● WORK REQUIRED
Transcribe the records below in full; pictures stay out of the copy.

● Recorded data

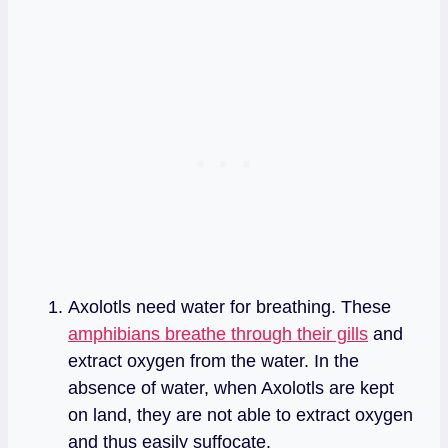
Axolotls need water for breathing. These
amphibians breathe through their gills
and
extract oxygen from the water. In the
absence of water, when Axolotls are kept
on land, they are not able to extract oxygen
and thus easily suffocate.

● REPLY
Axolotls need water for breathing. These
amphibians breathe through their gills
and
extract oxygen from the water. In the
absence of water, when Axolotls are kept
on land, they are not able to extract oxygen
and thus easily suffocate.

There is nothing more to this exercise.